Pour finir de vous emmerdez, Titophe : élève bien tes filles, qu’elles deviennent de bonnes françaises belles, intelligentes, cultivées. Elles sont l’avenir de la France. Thebraids : sans t’insulter car tu me parais bien sympathique, sache que tu es « métis » et pas « noir ». Tu as du sang blanc avec toutes les composantes génétiques et sociales que cela implique. Mais il faut que jeunesse se passe…si tu as des copains blacks, choisis les plus intelligents.
J’écrirai quelque chose sur les « complexes », problèmes qui nous concernent particulièrement. Mais bon, là, je pars en Week-end…Salut !

17 octobre, 2008 12:51  
Blogger Titophe said...

Bonjour Nicolas

Ton commentaire sous le pseudo de Nico n'a pas été censuré. Je me refuse à pratiquer cet exercice. C'est simplement que tu l'as posté dans un autre billet: celui-ci

Tu dis: " il faut combattre sur leur propre terrain". Je ne suis pas d'accord. C'est ce que j'ai voulu exprimer dans ce billet: "Combat" anti-raciste?

Bon week-end!

17 octobre, 2008 13:38  
Anonymous Thebraids said...

Nicolas,j'aimerais revenir sur quelques points de ton dernier message :
"Donc, et en perspective de l’élection quasi-certaine d’Obama et de la reconnaissance internationale de son statut social de « métis »

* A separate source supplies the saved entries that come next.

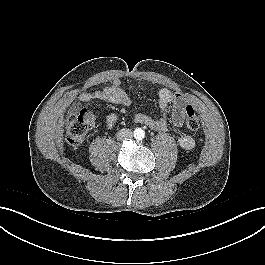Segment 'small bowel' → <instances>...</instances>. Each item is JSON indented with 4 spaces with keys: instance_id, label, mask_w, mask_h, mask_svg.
<instances>
[{
    "instance_id": "1",
    "label": "small bowel",
    "mask_w": 265,
    "mask_h": 265,
    "mask_svg": "<svg viewBox=\"0 0 265 265\" xmlns=\"http://www.w3.org/2000/svg\"><path fill=\"white\" fill-rule=\"evenodd\" d=\"M76 98L82 103L93 100L105 101L120 106H128L131 103L130 96L123 89L122 82L119 79L99 90L79 93ZM158 105L161 111L160 118L138 113L134 117L135 122L157 131H166L170 122L177 127L183 125L185 108L189 105V99L185 94L171 91L168 88H161L158 91ZM116 120V116H109L106 120L107 128H112ZM177 141L184 149H191L194 146V139L187 133H179Z\"/></svg>"
}]
</instances>
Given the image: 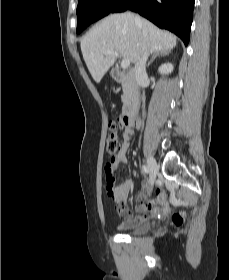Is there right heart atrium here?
Segmentation results:
<instances>
[{"label":"right heart atrium","instance_id":"1","mask_svg":"<svg viewBox=\"0 0 229 280\" xmlns=\"http://www.w3.org/2000/svg\"><path fill=\"white\" fill-rule=\"evenodd\" d=\"M106 1L111 2L112 0H106Z\"/></svg>","mask_w":229,"mask_h":280}]
</instances>
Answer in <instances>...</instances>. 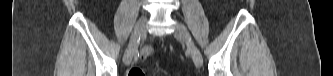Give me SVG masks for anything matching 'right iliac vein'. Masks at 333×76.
Segmentation results:
<instances>
[{
	"label": "right iliac vein",
	"instance_id": "63e3f726",
	"mask_svg": "<svg viewBox=\"0 0 333 76\" xmlns=\"http://www.w3.org/2000/svg\"><path fill=\"white\" fill-rule=\"evenodd\" d=\"M146 23H147L146 16H142L137 21V23L134 27L128 48L126 49L125 55H124V63L126 65H129L133 59L138 42L145 32Z\"/></svg>",
	"mask_w": 333,
	"mask_h": 76
}]
</instances>
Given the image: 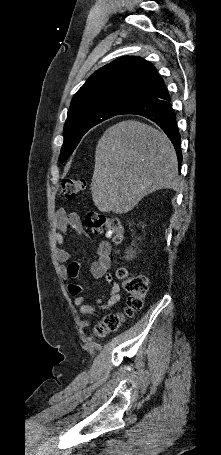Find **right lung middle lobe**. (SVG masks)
<instances>
[{"mask_svg": "<svg viewBox=\"0 0 221 455\" xmlns=\"http://www.w3.org/2000/svg\"><path fill=\"white\" fill-rule=\"evenodd\" d=\"M123 110L120 105L100 102L79 106L69 111L64 125V143L59 157L60 162L63 163L69 157L90 128L120 115Z\"/></svg>", "mask_w": 221, "mask_h": 455, "instance_id": "dd1d6c3e", "label": "right lung middle lobe"}]
</instances>
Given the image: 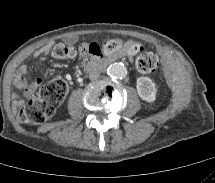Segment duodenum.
I'll use <instances>...</instances> for the list:
<instances>
[{"mask_svg": "<svg viewBox=\"0 0 215 183\" xmlns=\"http://www.w3.org/2000/svg\"><path fill=\"white\" fill-rule=\"evenodd\" d=\"M112 62H113L112 59L92 60L89 63H87V65L84 67V71L85 72L95 71V70H98V69H101V68L107 66L108 64H110Z\"/></svg>", "mask_w": 215, "mask_h": 183, "instance_id": "duodenum-1", "label": "duodenum"}]
</instances>
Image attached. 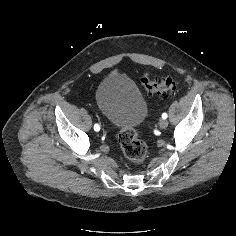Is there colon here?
I'll use <instances>...</instances> for the list:
<instances>
[{
    "mask_svg": "<svg viewBox=\"0 0 236 236\" xmlns=\"http://www.w3.org/2000/svg\"><path fill=\"white\" fill-rule=\"evenodd\" d=\"M140 83L148 93L159 95L171 92L176 87L175 80L170 76L156 79L145 75L140 79ZM118 141L123 154L128 160L135 164L145 161L148 149L146 144L138 138L134 128L121 130Z\"/></svg>",
    "mask_w": 236,
    "mask_h": 236,
    "instance_id": "1",
    "label": "colon"
}]
</instances>
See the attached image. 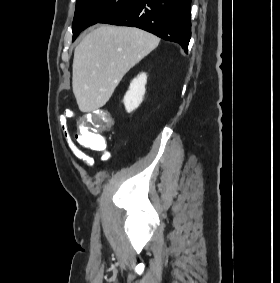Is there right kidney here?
<instances>
[{"instance_id": "ca27d5eb", "label": "right kidney", "mask_w": 280, "mask_h": 283, "mask_svg": "<svg viewBox=\"0 0 280 283\" xmlns=\"http://www.w3.org/2000/svg\"><path fill=\"white\" fill-rule=\"evenodd\" d=\"M146 83H147L146 73L139 74L130 83L129 90L126 92L123 100L126 111L128 113L138 108V106L143 101Z\"/></svg>"}]
</instances>
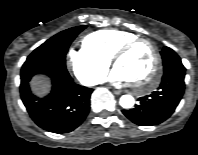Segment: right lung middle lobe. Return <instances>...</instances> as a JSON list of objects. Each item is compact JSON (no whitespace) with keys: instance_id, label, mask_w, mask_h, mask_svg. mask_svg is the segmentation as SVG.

Barack Obama est pour l’instant connu comme le candidat noir aux élections présidentielles américaines. S’il est élu, on se souviendra de lui,dans les livres d’histoire,comme du premier président noir des Etats-Unis pas comme du premier président métis. Le métis n’a aucun statut social…en occident en tout cas(en fin si:noir).

« C’est dur à dire, mais le niveau intellectuel et culturel était aussi plus élevé….Mais nous n’étions pas aussi vulgaires qu’aujourd’hui et on lisait des livres… »
Personnellement, mes amis ne sont ni des incultes,ni des analphabètes.

« Ce qui frappe le plus aujourd’hui, c’est le manque d’inhibition des non-blancs, le mélange des jeunes blacks-blancs-beurs et leur absence de racisme et de préjugés entre eux. »
Faux.Il y a beaucoup de racisme dans la France black-blanc-beur. Les gens qui méprisaient les étrangers quand tu avais 20 ans, on transmis leur préjugés à leurs enfants. Les relations entre noirs et arabes sont assez tendues sans que je sache vraiment pourquoi.

« Les fils d’immigrés ont augmenté en quantité mais pas en qualité »
MDR Tu parles des immigrés comme du steaks ou du pain!

« Les eurasiens (très mal acceptés de partout au demeurant) sont dans la même situation bien sûr ».
Les eurasiens ne sont pas du tout dans la même situation que nous. Les asiatiques sont des blancs à titre honorifique. Les français les aime bien,un sondage les avait même placés en tête de leurs étrangers préférés il y a quelques années. Je ne pense pas qu’un eurasien ait des difficultés particulières pour trouver sa place dans cette société. Ce qui fait peur,ce qui fâche,ce qui dérange c’est surtout le métissage noir/blanc.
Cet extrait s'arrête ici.